Twenty-seven states joined to file a brief supporting Idaho, as did the National Governors Association. The NGA argued that giving courts the ability to decide such conflicts between state and federal law “is a recipe for increased federal-state conflict and for frustration of state attempts to achieve joint state-federal goals in new and creative ways.”
But Jane Perkins, legal director of the National Health Law Program, which also filed an amicus brief in the case, said that if the Supreme Court decides providers can't sue state Medicaid agencies, providers will lose a key tool for ensuring adequate rates. “We get calls from all over, and Idaho isn't the only place where the rates paid for various home- and community-based services are being questioned,” she said.

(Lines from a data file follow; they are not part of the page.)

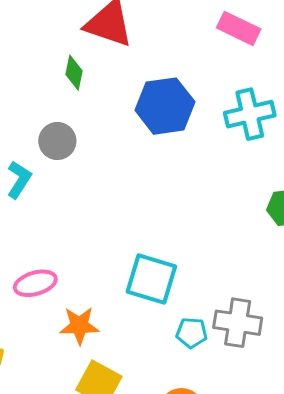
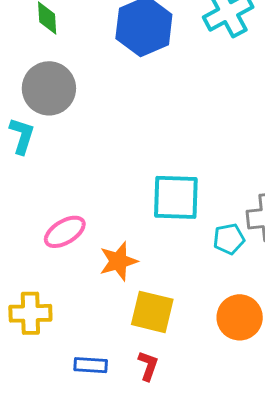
gray circle: (57, 141) -> (49, 88), size x1.4

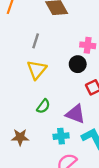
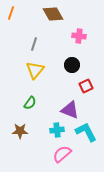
pink cross: (88, 45) -> (79, 36), moved
green semicircle: (43, 106) -> (30, 103), moved

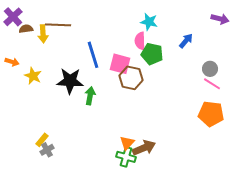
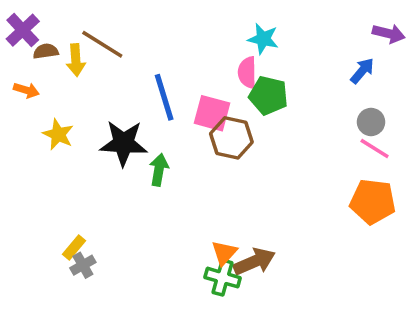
brown line: (58, 25) -> (102, 44), turned 30
blue arrow: (186, 41) -> (362, 71), moved
orange arrow: (12, 62) -> (26, 90), moved

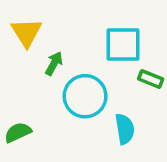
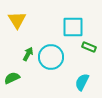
green arrow: (54, 63) -> (28, 54), moved
cyan semicircle: (125, 129) -> (82, 82), moved, turned -144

The cost of providing care to Medicaid beneficiaries exceeded payments by $13.7 billion in 2012, up from $11.3 billion in 2009, according to a brief filed in the case by the American Hospital Association and Federation of American Hospitals. “This persistent gap threatens the availability of quality medical care for tens of millions of people,” they wrote. “Without recourse to the courts to enforce the conditions Congress set in place, hospitals and other providers will continue to bear losses that, for some, are unsustainable.”
In 2012, the Supreme Court declined to rule in a California case where providers sued the state over amendments to the state's Medicaid program including a 10% rate cut. The issue in that case also was whether providers could sue to enforce federal Medicaid law. At the time, the California Medical Association regarded the high court's refusal to take the case as a victory because it seemed to allow providers to sue over Medicaid rates.
But if the Supreme Court now rules against providers, that would shut the door on future Medicaid rate suits, legal experts say.